Obwohl der Bf. diesen Standpunkt bereits in dem kurze Zeit vorher zum endgültigen Abschluß gelangten Vermögensteuerveranlagungsverfahren vertreten hatte, unterließ er es, gegen den am 21. März 1955 zur Absendung gelangten Vermögensabgabebescheid rechtzeitig Einspruch einzulegen.

Er ließ stattdessen nach Ablauf der Rechtsmittelfrist durch die ihn vertretende landwirtschaftliche Buch- und Beratungsstelle einen Antrag auf Berichtigung der Veranlagung zur Vermögensabgabe einreichen. In dem Antragsschreiben vom 26. April 1955 wies diese Stelle darauf hin, daß in der Einspruchsentscheidung zur Vermögensteuer 1949 dem Vorbringen des Bf. entsprochen worden sei. Bei der Berichtigung der Vermögensteuerveranlagung sei dementsprechend das Vermögen des Bf. zum 21. Juni 1948 auf 49.889 DM ermittelt worden. Da nach § 21 des Lastenausgleichsgesetzes (LAG) Bemessungsgrundlage für die Vermögensabgabe das Vermögen sei, das der Vermögensteuerveranlagung auf 1. Januar 1949 zugrunde gelegen habe, so werde gebeten, bei der Berechnung der Vermögensabgabe ebenfalls von einem abgabepflichtigen Vermögen im Betrage von 49.889 DM auszugehen.

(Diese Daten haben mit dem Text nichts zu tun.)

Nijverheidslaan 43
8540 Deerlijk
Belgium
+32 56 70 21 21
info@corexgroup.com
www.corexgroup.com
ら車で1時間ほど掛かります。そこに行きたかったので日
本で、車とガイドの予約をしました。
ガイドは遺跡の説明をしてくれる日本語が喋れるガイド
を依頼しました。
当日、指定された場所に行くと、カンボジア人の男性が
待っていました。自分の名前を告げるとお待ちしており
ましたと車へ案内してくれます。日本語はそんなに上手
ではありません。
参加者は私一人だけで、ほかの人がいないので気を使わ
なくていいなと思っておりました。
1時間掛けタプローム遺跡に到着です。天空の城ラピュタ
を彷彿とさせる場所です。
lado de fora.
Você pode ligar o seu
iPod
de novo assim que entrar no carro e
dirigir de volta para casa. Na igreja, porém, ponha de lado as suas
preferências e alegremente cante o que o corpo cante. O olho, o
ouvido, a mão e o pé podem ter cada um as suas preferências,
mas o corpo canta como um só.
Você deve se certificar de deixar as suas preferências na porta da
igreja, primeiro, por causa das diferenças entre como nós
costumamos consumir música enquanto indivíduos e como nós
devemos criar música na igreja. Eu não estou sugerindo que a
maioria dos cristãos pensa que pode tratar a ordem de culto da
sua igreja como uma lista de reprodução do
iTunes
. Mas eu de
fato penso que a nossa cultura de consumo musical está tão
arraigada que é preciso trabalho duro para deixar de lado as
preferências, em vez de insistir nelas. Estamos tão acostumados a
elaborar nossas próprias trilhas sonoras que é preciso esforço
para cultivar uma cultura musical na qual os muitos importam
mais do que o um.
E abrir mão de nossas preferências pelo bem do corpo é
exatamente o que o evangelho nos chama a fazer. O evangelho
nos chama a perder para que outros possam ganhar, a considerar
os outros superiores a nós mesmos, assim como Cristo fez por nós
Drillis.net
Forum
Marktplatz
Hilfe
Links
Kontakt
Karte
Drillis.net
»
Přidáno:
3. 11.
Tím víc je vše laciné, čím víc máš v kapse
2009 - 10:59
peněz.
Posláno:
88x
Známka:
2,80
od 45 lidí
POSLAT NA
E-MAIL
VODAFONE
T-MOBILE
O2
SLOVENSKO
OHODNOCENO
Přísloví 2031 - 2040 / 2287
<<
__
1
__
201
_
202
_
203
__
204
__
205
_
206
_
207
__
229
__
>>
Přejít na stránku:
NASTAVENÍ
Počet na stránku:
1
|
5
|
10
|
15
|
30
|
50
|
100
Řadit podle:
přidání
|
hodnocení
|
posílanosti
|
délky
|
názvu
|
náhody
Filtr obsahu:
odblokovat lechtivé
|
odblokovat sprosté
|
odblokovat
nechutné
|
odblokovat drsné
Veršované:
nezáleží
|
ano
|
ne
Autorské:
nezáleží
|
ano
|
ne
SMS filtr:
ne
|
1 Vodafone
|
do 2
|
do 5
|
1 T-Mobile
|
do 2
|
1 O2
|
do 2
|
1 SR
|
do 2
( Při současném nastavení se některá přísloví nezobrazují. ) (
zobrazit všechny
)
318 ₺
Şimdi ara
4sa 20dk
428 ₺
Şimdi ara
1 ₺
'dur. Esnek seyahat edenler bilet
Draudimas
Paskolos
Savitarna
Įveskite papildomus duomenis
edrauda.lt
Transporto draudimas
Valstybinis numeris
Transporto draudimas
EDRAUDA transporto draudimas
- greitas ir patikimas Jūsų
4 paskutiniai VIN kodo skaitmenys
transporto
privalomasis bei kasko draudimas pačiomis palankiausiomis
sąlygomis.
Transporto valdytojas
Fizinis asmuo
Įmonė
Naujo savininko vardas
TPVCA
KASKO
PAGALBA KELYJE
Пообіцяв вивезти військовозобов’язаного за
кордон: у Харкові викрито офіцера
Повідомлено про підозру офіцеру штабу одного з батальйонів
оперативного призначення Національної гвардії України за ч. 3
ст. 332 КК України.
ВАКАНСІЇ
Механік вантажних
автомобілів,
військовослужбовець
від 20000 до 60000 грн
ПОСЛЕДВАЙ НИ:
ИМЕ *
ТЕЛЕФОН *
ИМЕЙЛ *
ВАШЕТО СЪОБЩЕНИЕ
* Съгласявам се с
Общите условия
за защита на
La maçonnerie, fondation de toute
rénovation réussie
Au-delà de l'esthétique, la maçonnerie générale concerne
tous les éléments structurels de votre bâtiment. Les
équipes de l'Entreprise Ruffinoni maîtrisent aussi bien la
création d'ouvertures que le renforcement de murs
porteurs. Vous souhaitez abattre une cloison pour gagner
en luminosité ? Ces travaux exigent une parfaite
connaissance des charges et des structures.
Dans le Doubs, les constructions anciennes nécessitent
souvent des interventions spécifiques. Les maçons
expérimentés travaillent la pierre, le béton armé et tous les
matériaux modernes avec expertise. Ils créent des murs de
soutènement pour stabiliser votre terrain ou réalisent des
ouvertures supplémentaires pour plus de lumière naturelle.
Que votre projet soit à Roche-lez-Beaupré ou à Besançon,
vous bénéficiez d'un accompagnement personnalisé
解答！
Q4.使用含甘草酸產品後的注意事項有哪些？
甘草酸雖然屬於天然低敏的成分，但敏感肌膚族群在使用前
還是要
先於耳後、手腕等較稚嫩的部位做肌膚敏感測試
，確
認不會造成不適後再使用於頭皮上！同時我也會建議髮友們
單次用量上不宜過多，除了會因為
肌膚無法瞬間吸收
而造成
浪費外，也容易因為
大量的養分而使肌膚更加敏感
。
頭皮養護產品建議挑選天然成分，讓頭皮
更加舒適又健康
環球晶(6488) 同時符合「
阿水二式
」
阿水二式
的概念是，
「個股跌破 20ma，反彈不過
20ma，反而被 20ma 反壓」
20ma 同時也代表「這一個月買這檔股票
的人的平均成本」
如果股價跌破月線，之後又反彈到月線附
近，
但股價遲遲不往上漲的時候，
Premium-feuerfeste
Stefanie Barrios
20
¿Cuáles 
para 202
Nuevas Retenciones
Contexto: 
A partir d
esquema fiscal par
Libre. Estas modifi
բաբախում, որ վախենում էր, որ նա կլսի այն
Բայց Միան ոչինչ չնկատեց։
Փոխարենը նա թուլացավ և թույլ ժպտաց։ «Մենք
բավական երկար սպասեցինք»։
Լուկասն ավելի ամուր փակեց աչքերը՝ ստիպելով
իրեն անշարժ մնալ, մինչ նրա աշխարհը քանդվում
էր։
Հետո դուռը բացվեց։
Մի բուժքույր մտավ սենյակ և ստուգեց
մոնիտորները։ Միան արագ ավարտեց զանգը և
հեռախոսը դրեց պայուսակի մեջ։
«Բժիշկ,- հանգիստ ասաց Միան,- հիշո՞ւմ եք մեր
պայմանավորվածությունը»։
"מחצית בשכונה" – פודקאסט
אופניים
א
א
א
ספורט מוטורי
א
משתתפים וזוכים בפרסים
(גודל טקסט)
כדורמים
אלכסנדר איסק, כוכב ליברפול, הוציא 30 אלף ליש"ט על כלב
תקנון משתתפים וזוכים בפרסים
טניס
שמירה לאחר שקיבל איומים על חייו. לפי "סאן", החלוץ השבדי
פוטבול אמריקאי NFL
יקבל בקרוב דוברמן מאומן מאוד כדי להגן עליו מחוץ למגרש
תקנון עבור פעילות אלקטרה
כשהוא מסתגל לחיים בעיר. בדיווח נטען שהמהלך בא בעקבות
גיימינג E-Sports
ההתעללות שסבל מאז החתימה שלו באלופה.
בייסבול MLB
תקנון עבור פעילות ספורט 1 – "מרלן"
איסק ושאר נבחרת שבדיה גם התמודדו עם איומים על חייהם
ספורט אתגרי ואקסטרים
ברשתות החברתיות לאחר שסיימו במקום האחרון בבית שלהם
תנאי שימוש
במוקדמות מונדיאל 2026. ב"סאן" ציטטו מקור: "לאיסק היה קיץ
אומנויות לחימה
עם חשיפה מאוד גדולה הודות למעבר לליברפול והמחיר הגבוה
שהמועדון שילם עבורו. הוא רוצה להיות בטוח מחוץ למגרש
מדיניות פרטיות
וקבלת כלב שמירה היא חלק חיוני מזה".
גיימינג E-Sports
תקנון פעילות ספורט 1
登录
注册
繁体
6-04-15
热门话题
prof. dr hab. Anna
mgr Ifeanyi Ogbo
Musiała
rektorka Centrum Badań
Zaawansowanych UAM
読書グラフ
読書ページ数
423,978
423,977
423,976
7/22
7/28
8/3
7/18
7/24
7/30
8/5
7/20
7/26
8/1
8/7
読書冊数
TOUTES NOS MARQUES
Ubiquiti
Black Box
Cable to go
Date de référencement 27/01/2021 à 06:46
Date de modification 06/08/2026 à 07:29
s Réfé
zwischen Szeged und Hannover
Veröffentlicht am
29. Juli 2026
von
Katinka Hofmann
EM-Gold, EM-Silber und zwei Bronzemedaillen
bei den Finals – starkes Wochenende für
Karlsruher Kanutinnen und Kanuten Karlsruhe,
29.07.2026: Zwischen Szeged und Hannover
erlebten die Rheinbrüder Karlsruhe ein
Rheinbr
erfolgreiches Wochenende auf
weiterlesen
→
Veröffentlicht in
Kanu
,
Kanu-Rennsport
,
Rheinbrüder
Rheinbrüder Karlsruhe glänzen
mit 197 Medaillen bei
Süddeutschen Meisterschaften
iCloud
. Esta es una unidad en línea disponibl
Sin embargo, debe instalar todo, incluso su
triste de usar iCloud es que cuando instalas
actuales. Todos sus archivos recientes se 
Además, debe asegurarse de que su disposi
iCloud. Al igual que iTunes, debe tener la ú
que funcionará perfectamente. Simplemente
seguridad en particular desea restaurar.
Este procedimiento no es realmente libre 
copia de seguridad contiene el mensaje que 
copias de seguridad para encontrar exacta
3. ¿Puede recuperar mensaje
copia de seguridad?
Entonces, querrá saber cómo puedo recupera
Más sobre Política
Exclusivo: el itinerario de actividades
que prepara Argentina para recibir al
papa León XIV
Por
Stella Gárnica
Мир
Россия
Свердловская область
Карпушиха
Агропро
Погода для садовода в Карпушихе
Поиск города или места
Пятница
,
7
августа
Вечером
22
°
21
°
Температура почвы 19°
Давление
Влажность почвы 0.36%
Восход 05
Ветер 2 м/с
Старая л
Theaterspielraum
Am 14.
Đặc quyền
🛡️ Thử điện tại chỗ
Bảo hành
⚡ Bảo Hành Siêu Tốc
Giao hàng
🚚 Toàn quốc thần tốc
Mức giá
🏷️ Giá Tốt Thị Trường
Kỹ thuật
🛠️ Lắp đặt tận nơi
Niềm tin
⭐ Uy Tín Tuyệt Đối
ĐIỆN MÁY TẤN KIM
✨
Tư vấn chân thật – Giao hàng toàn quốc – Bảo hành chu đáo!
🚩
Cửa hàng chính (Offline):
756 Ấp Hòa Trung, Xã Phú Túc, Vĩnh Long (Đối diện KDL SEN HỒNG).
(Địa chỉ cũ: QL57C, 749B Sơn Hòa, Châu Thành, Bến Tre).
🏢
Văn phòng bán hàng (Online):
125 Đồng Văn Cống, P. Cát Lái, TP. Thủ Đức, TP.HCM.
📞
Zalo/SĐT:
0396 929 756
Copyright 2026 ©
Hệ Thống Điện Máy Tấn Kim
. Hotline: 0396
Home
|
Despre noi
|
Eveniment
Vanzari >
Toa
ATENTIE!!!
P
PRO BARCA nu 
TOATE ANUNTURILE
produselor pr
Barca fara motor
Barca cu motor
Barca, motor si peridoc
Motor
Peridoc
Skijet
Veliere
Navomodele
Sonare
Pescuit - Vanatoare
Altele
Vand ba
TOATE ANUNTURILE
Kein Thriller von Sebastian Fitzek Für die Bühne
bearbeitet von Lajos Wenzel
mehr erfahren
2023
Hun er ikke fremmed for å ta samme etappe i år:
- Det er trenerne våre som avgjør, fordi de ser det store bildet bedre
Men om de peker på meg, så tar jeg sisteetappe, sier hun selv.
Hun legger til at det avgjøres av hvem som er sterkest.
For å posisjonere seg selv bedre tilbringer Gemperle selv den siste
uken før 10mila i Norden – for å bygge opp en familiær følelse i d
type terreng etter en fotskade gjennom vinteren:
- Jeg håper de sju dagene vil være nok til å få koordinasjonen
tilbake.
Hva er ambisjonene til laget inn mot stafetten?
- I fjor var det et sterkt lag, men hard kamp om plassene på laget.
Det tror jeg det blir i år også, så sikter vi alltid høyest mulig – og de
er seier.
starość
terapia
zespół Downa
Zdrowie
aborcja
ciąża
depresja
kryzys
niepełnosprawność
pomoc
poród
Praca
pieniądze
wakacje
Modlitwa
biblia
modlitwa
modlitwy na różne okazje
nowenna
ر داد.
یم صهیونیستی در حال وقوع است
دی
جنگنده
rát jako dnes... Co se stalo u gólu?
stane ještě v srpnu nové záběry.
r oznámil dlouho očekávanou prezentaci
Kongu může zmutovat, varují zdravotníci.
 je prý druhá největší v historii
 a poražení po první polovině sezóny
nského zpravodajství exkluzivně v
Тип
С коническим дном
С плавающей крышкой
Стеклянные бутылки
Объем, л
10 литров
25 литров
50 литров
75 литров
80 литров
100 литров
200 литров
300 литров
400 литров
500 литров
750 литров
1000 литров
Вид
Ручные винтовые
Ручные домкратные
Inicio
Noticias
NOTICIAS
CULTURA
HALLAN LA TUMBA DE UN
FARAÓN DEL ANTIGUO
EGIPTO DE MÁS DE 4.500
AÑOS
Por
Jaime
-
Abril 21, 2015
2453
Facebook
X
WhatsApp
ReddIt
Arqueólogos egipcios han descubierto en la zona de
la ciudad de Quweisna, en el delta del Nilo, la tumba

Das Finanzamt lehnte diesen Antrag ab. Es wies darauf hin, daß eine formelle Bindung an die bei der Vermögensteuerveranlagung in Ansatz gebrachten Werte nicht bestehe. Im übrigen komme die vom Bf. anscheinend angestrebte Berichtigung nach § 92 Abs. 3 der Reichsabgabenordnung (AO) nicht in Betracht, weil eine offenbare Unrichtigkeit im Sinne dieser Vorschrift nicht vorliege.

Der Bf. wandte sich daraufhin im weiteren Verlauf der Angelegenheit an die Oberfinanzdirektion und bat diese um Nachprüfung des Bescheides über die Vermögensabgabe mit dem Ziele der Aufdeckung und Beseitigung des nach seiner Ansicht unterlaufenen Veranlagungsfehlers.

Die Oberfinanzdirektion lehnte diesen Antrag ab, weil ein Veranlagungsfehler nicht vorliege.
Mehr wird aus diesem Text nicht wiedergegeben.